Helping to connect researchers with the private sector also helps students gain real world experience and makes it easier for businesses to access a valuable talent pool for future hires.
Tell us how the Navigator has helped jumpstart one of these collaborations.
One recent collaboration involved an entrepreneur from Quebec who needed to access equipment to test a new concept that had promising applications in health care, agriculture and potentially other sectors. His product employed what are called “nanobubbles.” Through the Navigator he located a research facility that helped him develop a proof-of-concept, and that was the start of a partnership the entrepreneur expects will continue as he tests and explores other potential applications.
There is also an entrepreneur whose team developed a new way of making and breaking chemical bonds. He was looking for ways to apply this revolutionary technology in PET imaging to accelerate the discovery of new disease therapies. The entrepreneur found a research partner in the Navigator who helped him save time and money by avoiding the need to build out these capabilities in-house.

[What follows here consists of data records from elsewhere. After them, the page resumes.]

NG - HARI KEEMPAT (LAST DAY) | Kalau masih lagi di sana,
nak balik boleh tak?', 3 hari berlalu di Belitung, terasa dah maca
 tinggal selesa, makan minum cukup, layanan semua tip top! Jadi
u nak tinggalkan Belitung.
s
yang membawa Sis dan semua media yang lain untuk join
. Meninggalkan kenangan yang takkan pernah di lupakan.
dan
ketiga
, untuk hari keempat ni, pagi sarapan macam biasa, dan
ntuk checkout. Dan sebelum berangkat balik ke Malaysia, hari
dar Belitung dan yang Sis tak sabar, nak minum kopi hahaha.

Entrepreneurs can find more inspiration on how businesses have achieved their R&D objectives on the Navigator’s story page.
Do you have any final thoughts for the Canadian SME community on how research can support their innovation goals?
I would emphasize the value of developing trusted, long-term partnerships with researchers and their students. Innovation cannot happen in a vacuum. Finding the right partners in innovation pays valuable dividends for companies seeking to innovate and for researchers and students looking for on-the-job experience as, together, we build an ecosystem that supports business growth.